» **RECORDS PROVIDED**:
━━━━━━

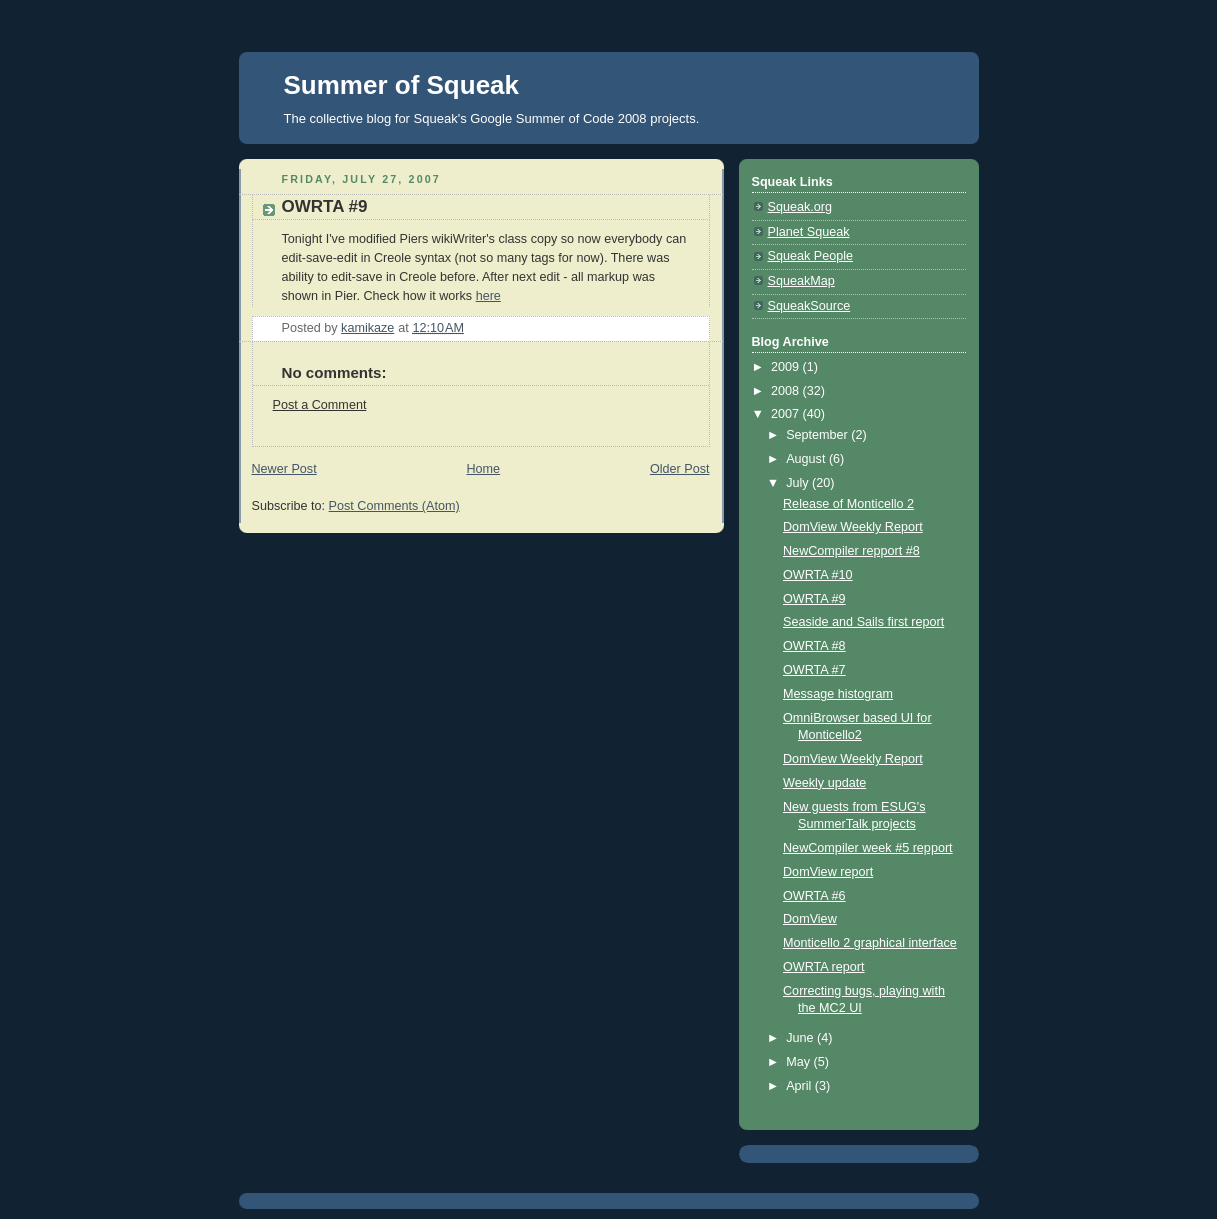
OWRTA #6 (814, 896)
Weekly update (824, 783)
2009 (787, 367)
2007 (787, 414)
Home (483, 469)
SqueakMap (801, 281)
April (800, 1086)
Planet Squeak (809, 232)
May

━━━━━━

» **DIRECTIONS FOR THIS TASK**:
Go through the material and set it down again exactly, but without any pictures.

» **RESPONSE TO THIS EXERCISE**:
OWRTA #6 (814, 896)
Weekly update (824, 783)
2009 (787, 367)
2007 (787, 414)
Home (483, 469)
SqueakMap (801, 281)
April (800, 1086)
Planet Squeak (809, 232)
May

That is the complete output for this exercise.